What this task involves —
Retype the data that follows line by line, exactly, and leave its pictures out.

Material supplied —
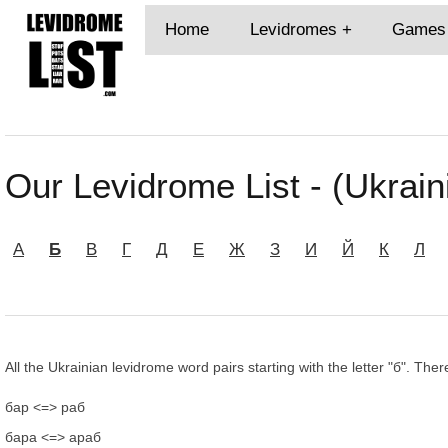
Home
Levidromes
Games
Our Levidrome List - (Ukrain
А
Б
В
Г
Д
Е
Ж
З
И
Й
К
Л
All the Ukrainian levidrome word pairs starting with the letter "б". Ther
бар <=> раб
бара <=> араб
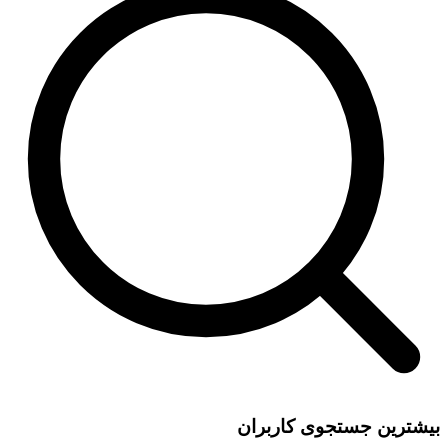
بیشترین جستجوی کاربران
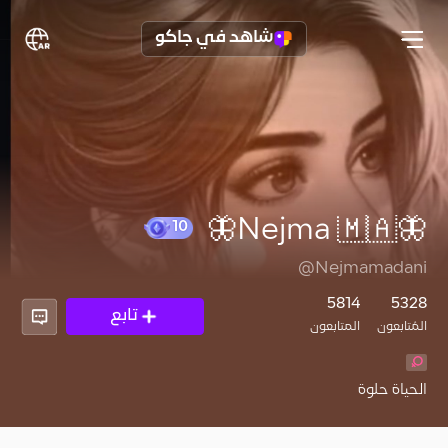
شاهد في جاكو
🦋Nejma 🇲🇦🦋
10
@Nejmamadani
5814
5328
تابع
المُتابعون
المتابعون
الحياة حلوة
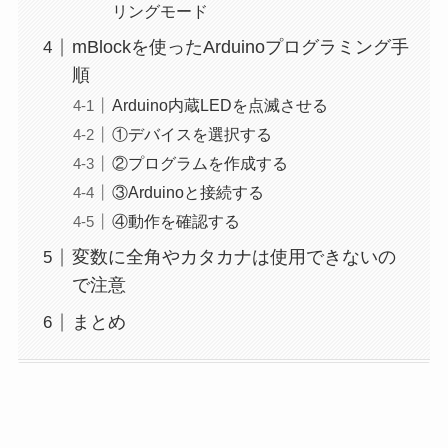
リングモード
mBlockを使ったArduinoプログラミング手
順
Arduino内蔵LEDを点滅させる
①デバイスを選択する
②プログラムを作成する
③Arduinoと接続する
④動作を確認する
変数に全角やカタカナは使用できないの
で注意
まとめ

Answer to the exercise —
Home
Levidromes
Games
Our Levidrome List - (Ukrain
А
Б
В
Г
Д
Е
Ж
З
И
Й
К
Л
All the Ukrainian levidrome word pairs starting with the letter "б". Ther
бар <=> раб
бара <=> араб
بیشترین جستجوی کاربران
شاهد في جاكو
🦋Nejma 🇲🇦🦋
10
@Nejmamadani
5814
5328
تابع
المُتابعون
المتابعون
الحياة حلوة
リングモード
mBlockを使ったArduinoプログラミング手
順
Arduino内蔵LEDを点滅させる
①デバイスを選択する
②プログラムを作成する
③Arduinoと接続する
④動作を確認する
変数に全角やカタカナは使用できないの
で注意
まとめ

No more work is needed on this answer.